Exchange-traded fund investors may soon be able to participate in Wall Street’s latest craze: initial public offerings with a twist.
The Defiance NextGen SPAC IPO ETF will primarily track shares of companies that listed on exchanges by merging with special purpose acquisition companies, rather than those that held a traditional IPO, according to a filing Friday with the U.S. Securities and Exchange Commission. The ETF will be passively managed and trade under the ticker SPAK.

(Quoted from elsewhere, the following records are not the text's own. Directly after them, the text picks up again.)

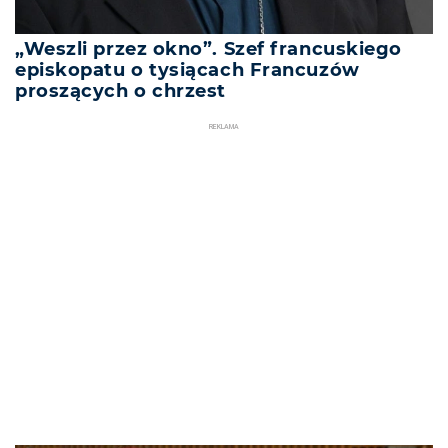
„Weszli przez okno”. Szef francuskiego
episkopatu o tysiącach Francuzów
proszących o chrzest
REKLAMA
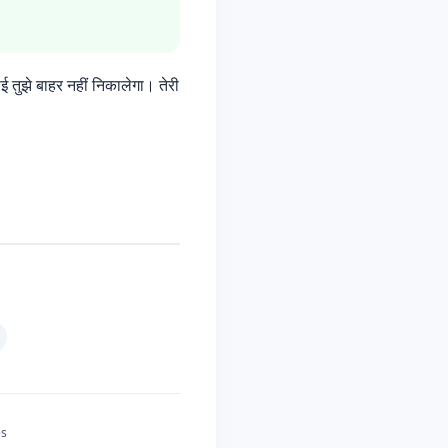
ई तुझे बाहर नहीं निकालेगा। तेरी
es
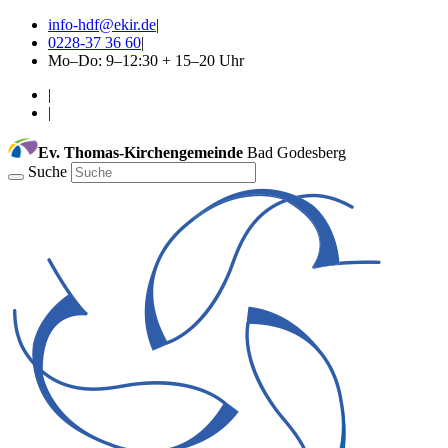
info-hdf@ekir.de
|
0228-37 36 60
|
Mo–Do: 9–12:30 + 15–20 Uhr
|
|
Ev. Thomas-Kirchengemeinde
Bad Godesberg
Suche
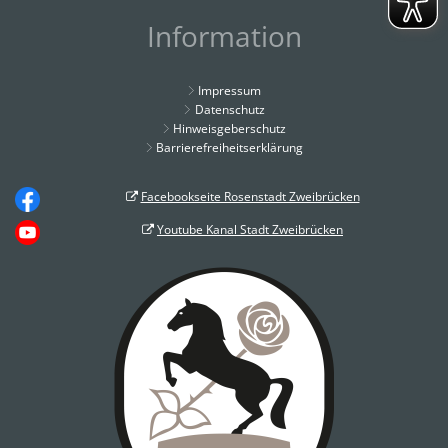
Information
Impressum
Datenschutz
Hinweisgeberschutz
Barrierefreiheitserklärung
Facebookseite Rosenstadt Zweibrücken
Youtube Kanal Stadt Zweibrücken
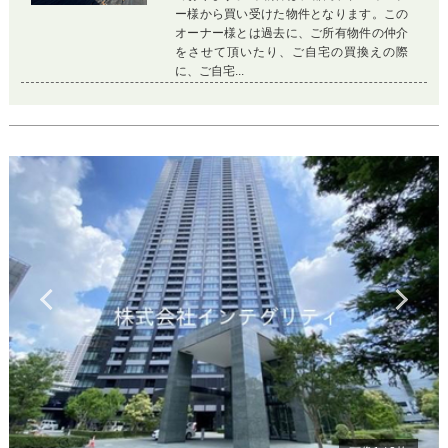
ー様から買い受けた物件となります。この
オーナー様とは過去に、ご所有物件の仲介
をさせて頂いたり、ご自宅の買換えの際
に、ご自宅...
Previous
Ne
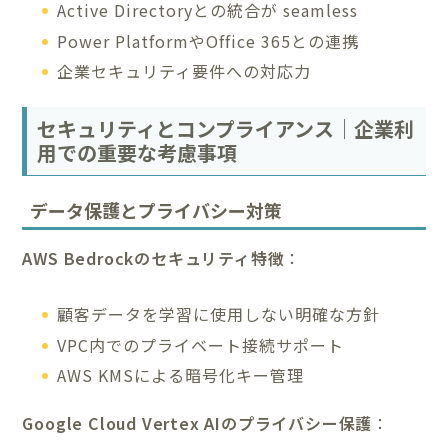
Active Directoryとの統合が seamless
Power PlatformやOffice 365との連携
企業セキュリティ要件への対応力
セキュリティとコンプライアンス｜企業利
用での重要な考慮事項
データ保護とプライバシー対策
AWS Bedrockのセキュリティ特徴
：
顧客データを学習に使用しない明確な方針
VPC内でのプライベート接続サポート
AWS KMSによる暗号化キー管理
Google Cloud Vertex AIのプライバシー保護
：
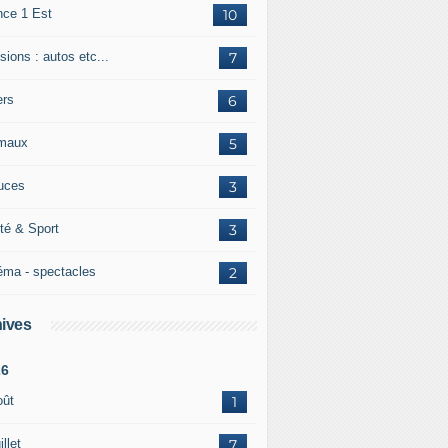
nce 1 Est
10
ions : autos etc...
7
ers
6
maux
5
uces
3
té & Sport
3
éma - spectacles
2
ives
26
oût
1
illet
7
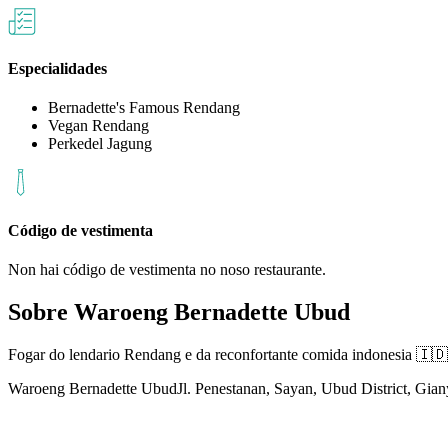
Especialidades
Bernadette's Famous Rendang
Vegan Rendang
Perkedel Jagung
Código de vestimenta
Non hai código de vestimenta no noso restaurante.
Sobre
Waroeng Bernadette Ubud
Fogar do lendario Rendang e da reconfortante comida indonesia 🇮🇩 
Waroeng Bernadette Ubud
Jl. Penestanan, Sayan, Ubud District, Gian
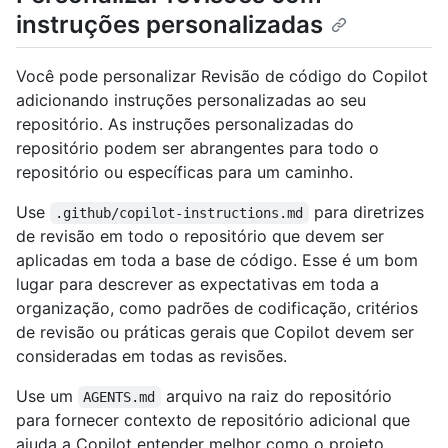
instruções personalizadas
Você pode personalizar Revisão de código do Copilot
adicionando instruções personalizadas ao seu
repositório. As instruções personalizadas do
repositório podem ser abrangentes para todo o
repositório ou específicas para um caminho.
Use
para diretrizes
.github/copilot-instructions.md
de revisão em todo o repositório que devem ser
aplicadas em toda a base de código. Esse é um bom
lugar para descrever as expectativas em toda a
organização, como padrões de codificação, critérios
de revisão ou práticas gerais que Copilot devem ser
consideradas em todas as revisões.
Use um
arquivo na raiz do repositório
AGENTS.md
para fornecer contexto de repositório adicional que
ajuda a Copilot entender melhor como o projeto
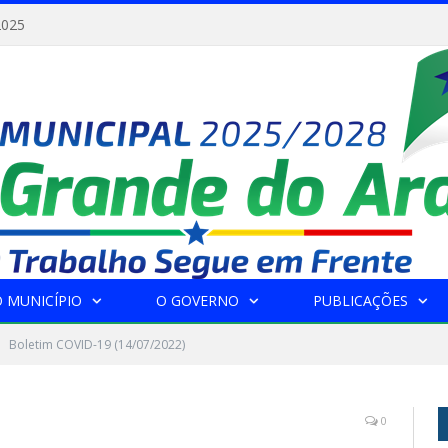
2025
 MUNICÍPIO
O GOVERNO
PUBLICAÇÕES
Boletim COVID-19 (14/07/2022)
0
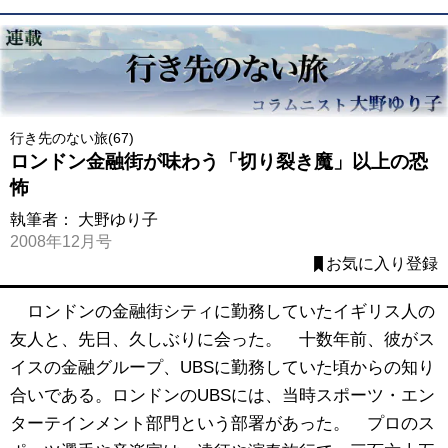
行き先のない旅(67)
ロンドン金融街が味わう「切り裂き魔」以上の恐
怖
執筆者：
大野ゆり子
2008年12月号
お気に入り登録
ロンドンの金融街シティに勤務していたイギリス人の
友人と、先日、久しぶりに会った。 十数年前、彼がス
イスの金融グループ、UBSに勤務していた頃からの知り
合いである。ロンドンのUBSには、当時スポーツ・エン
ターテインメント部門という部署があった。 プロのス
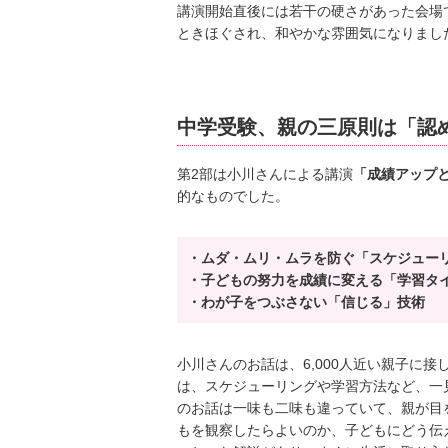
講演開始直後には若干の硬さがあった会場
ときほぐされ、和やかな雰囲気になりまし
中学受験、親の三原則は「認
第2部は小川さんによる講演
「成績アップ
的なものでした。
・ムダ・ムリ・ムラを防ぐ「スケジュー
・子どもの努力を成績に変える「学習タ
・わが子をつぶさない「信じる」技術
小川さんのお話は、6,000人近い親子に
は、スケジューリングや学習方法など、一
のお話は一味も二味も違っていて、親が目
もを観察したらよいのか、子どもにどう伝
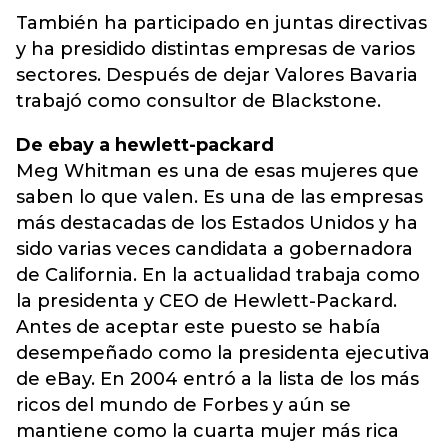
También ha participado en juntas directivas
y ha presidido distintas empresas de varios
sectores. Después de dejar Valores Bavaria
trabajó como consultor de Blackstone.
De ebay a hewlett-packard
Meg Whitman es una de esas mujeres que
saben lo que valen. Es una de las empresas
más destacadas de los Estados Unidos y ha
sido varias veces candidata a gobernadora
de California. En la actualidad trabaja como
la presidenta y CEO de Hewlett-Packard.
Antes de aceptar este puesto se había
desempeñado como la presidenta ejecutiva
de eBay. En 2004 entró a la lista de los más
ricos del mundo de Forbes y aún se
mantiene como la cuarta mujer más rica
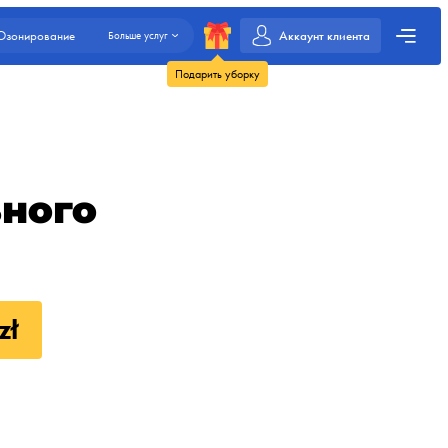
Аккаунт клиента
Озонирование
Больше услуг
Подарить уборку
ного
zł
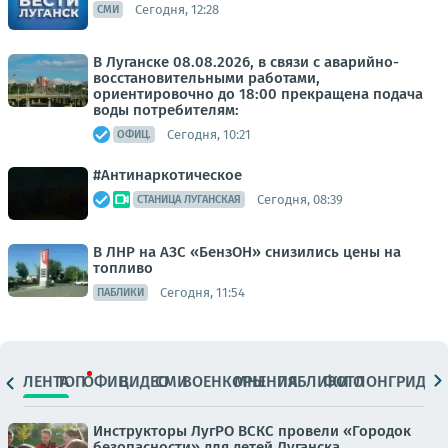
Сегодня, 12:28
СМИ
В Луганске 08.08.2026, в связи с аварийно-
восстановительными работами,
ориентировочно до 18:00 прекращена подача
воды потребителям:
Сегодня, 10:21
ОФИЦ.
#Антинаркотическое
Сегодня, 08:39
СТАНИЦА ЛУГАНСКАЯ
В ЛНР на АЗС «БензОН» снизились цены на
топливо
Сегодня, 11:54
ПАБЛИКИ
ЛЕНТА
ТОП
ОФИЦ.
ВИДЕО
СМИ
ВОЕНКОРЫ
МНЕНИЯ
ПАБЛИКИ
ФОТО
ЛОНГРИДЫ
Инструкторы ЛугРО ВСКС провели «Городок
безопасности» для детей Луганска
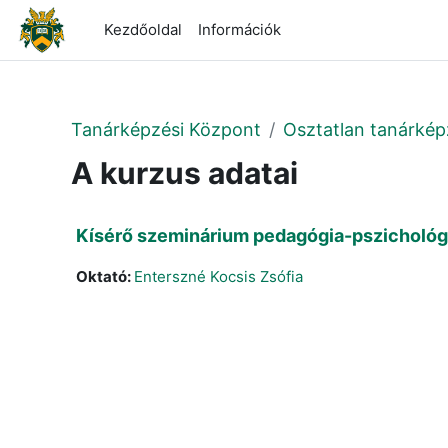
Tovább a fő tartalomhoz
Kezdőoldal
Információk
Tanárképzési Központ
Osztatlan tanárkép
A kurzus adatai
Kísérő szeminárium pedagógia-pszichológia 
Oktató:
Enterszné Kocsis Zsófia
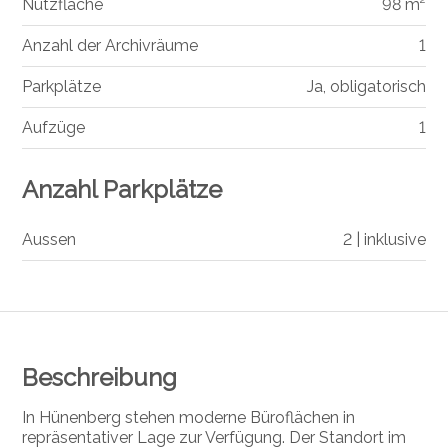
Nutzfläche
98 m²
Anzahl der Archivräume
1
Parkplätze
Ja, obligatorisch
Aufzüge
1
Anzahl Parkplätze
Aussen
2 | inklusive
Beschreibung
In Hünenberg stehen moderne Büroflächen in
repräsentativer Lage zur Verfügung. Der Standort im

It’s the first plan submitted for such a fund as SPACs boom in popularity. More than $21 billion has been raised through 51 SPACs so far in 2020, a 145% surge from this time last year, according to Goldman Sachs Group Inc. However, worries remain that the SPAC market is large and liquid enough to support an ETF portfolio. Additionally, judging from the muted appetite for ETFs tracking newly public companies, it’s unclear that the current SPAC craze will generate sustained demand, said CFRA Research’s Todd Rosenbluth.
“Investors are big fans of investing in and talking about IPOs, but the IPO ETFs don’t get the same love,” said Rosenbluth, head of ETF and mutual fund research. “I also wonder if there are going to be enough SPAC IPOs to provide the necessary diversification for a new ETF. But asset managers are eager to skate to where the puck is possibly going, even if demand is not clear.”
The $89 million Renaissance IPO ETF, ticker IPO, has absorbed just $31 million worth of inflows in 2020 despite trouncing the S&P 500 with 46% year-to-date returns. At least 80% of SPAK’s assets will be invested in SPAC-derived IPO offerings from the prior 18 months, though that policy can change without shareholder approval with 60 days’ notice, according to the filing.
SPACs are “blank-check” companies that raise money with the intent of acquiring or merging with a private company with a two-year deadline before capital is returned to investors. Success from recent SPACs such as Virgin Galactic Holdings Inc. and DraftKings Inc. have stoked the frenzy -- Virgin has gained over 116% since listing last October, while DraftKings has soared nearly 82% since its April debut.
The suddenness of the SPAC boom means that not many ETFs hold them. A total of 46 ETFs own shares of Virgin Galatic, while 11 ETFs have DraftKings in their holdings. Just one fund -- the Fidelity NASDAQ Composite Index Tracking Stock ETF -- has exposure to high-flying Nikola, according to data compiled by Bloomberg.